● ASSIGNED TASK
A stretch of the entries below is to be set down exactly, running from the line with "亮眼答卷。近日，宜奥先后斩获美国缪斯设计金奖、伦敦" through the line with "ກັນຝຸ່ນ, ກັນການສັ່ນ, ແລະ ສາມາດຕ້ານທືນສະພາບ", both included, and no other line.

---------------

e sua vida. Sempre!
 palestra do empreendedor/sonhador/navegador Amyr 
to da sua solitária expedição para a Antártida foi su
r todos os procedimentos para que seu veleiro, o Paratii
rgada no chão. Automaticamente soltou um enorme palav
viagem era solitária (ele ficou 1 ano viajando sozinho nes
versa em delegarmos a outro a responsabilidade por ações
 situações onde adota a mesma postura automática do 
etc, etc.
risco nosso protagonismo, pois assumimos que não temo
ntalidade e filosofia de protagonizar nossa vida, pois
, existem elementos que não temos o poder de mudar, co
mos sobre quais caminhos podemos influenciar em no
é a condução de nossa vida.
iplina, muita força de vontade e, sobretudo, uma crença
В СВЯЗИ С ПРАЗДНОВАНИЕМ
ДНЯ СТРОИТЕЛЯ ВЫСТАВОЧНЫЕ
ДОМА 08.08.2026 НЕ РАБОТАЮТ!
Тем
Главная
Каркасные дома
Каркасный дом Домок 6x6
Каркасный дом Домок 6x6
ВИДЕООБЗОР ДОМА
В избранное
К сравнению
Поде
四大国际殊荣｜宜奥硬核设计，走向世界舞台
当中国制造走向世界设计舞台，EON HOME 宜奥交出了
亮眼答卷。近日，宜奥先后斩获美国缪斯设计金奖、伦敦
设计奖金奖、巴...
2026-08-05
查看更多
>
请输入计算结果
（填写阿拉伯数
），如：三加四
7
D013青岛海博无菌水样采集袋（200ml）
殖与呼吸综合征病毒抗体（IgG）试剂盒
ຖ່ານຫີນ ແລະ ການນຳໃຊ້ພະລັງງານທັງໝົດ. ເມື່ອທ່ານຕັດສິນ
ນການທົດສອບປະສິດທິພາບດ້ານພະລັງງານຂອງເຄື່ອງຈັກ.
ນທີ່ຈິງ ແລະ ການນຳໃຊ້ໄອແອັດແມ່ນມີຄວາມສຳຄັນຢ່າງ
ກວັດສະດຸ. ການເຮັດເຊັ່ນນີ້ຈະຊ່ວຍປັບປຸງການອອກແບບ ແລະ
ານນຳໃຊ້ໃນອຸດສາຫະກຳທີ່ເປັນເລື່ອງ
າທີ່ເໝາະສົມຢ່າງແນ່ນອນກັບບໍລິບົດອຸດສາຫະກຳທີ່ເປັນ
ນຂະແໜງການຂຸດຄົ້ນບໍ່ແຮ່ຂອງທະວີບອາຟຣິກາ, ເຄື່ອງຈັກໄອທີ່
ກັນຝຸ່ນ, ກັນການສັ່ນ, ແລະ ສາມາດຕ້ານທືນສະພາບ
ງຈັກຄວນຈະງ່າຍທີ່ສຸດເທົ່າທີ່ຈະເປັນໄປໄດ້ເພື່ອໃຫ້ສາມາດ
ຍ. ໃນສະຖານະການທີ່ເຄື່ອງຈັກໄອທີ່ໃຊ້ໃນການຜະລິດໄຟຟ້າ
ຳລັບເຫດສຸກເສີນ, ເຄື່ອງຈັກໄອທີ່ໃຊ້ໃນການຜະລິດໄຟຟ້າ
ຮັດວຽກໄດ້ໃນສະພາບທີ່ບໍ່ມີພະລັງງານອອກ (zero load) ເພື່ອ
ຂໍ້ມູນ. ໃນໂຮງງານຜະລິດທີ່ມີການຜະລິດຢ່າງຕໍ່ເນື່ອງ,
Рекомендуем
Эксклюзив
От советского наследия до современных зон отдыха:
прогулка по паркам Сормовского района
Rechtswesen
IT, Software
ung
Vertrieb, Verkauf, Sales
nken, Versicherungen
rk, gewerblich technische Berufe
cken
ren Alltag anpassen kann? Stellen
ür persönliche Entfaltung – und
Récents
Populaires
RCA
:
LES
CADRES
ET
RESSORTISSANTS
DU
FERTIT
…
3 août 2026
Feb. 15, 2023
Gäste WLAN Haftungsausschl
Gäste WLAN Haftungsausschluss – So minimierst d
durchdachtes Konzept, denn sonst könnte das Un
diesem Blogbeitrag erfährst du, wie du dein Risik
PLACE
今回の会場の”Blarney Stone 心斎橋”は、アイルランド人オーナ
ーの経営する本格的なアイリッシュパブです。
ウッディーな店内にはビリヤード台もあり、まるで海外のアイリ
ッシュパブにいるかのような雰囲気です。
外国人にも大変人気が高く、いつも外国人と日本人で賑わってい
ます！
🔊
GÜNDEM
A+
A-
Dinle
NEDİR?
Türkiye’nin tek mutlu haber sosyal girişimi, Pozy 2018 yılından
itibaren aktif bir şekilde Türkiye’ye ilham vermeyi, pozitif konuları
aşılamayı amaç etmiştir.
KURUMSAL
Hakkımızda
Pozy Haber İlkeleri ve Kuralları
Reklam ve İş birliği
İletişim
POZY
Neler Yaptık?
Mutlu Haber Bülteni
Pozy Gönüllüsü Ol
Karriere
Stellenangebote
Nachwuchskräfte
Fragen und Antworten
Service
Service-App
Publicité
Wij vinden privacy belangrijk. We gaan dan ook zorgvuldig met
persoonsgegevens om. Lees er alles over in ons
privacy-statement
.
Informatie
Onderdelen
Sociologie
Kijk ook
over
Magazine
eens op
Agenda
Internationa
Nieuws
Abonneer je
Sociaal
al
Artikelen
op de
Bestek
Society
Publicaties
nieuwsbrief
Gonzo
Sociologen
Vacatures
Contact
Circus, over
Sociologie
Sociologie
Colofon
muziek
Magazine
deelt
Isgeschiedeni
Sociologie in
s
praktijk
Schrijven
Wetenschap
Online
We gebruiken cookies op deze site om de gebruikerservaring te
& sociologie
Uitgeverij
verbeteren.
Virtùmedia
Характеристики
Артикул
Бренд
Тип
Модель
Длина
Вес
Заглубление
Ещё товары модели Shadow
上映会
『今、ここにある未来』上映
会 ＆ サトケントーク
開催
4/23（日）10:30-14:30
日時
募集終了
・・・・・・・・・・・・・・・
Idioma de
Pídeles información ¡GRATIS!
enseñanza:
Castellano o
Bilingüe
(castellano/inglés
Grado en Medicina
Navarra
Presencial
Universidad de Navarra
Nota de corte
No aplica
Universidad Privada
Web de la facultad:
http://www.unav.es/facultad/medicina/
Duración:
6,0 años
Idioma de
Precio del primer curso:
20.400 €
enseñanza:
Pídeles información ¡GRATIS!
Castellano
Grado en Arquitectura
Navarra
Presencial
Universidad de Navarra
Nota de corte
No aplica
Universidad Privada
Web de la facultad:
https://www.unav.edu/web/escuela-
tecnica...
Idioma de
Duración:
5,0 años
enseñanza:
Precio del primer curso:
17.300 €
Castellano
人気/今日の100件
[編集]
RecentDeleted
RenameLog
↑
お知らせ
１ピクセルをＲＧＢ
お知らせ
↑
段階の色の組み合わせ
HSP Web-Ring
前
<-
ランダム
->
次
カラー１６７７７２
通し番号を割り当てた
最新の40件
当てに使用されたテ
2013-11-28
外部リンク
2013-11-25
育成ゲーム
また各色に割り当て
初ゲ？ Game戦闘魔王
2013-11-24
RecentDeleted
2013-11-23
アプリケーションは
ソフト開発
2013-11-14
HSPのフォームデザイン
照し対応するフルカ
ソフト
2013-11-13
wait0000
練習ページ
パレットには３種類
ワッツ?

---------------

● OUTPUT BELOW
亮眼答卷。近日，宜奥先后斩获美国缪斯设计金奖、伦敦
设计奖金奖、巴...
2026-08-05
查看更多
>
请输入计算结果
（填写阿拉伯数
），如：三加四
7
D013青岛海博无菌水样采集袋（200ml）
殖与呼吸综合征病毒抗体（IgG）试剂盒
ຖ່ານຫີນ ແລະ ການນຳໃຊ້ພະລັງງານທັງໝົດ. ເມື່ອທ່ານຕັດສິນ
ນການທົດສອບປະສິດທິພາບດ້ານພະລັງງານຂອງເຄື່ອງຈັກ.
ນທີ່ຈິງ ແລະ ການນຳໃຊ້ໄອແອັດແມ່ນມີຄວາມສຳຄັນຢ່າງ
ກວັດສະດຸ. ການເຮັດເຊັ່ນນີ້ຈະຊ່ວຍປັບປຸງການອອກແບບ ແລະ
ານນຳໃຊ້ໃນອຸດສາຫະກຳທີ່ເປັນເລື່ອງ
າທີ່ເໝາະສົມຢ່າງແນ່ນອນກັບບໍລິບົດອຸດສາຫະກຳທີ່ເປັນ
ນຂະແໜງການຂຸດຄົ້ນບໍ່ແຮ່ຂອງທະວີບອາຟຣິກາ, ເຄື່ອງຈັກໄອທີ່
ກັນຝຸ່ນ, ກັນການສັ່ນ, ແລະ ສາມາດຕ້ານທືນສະພາບ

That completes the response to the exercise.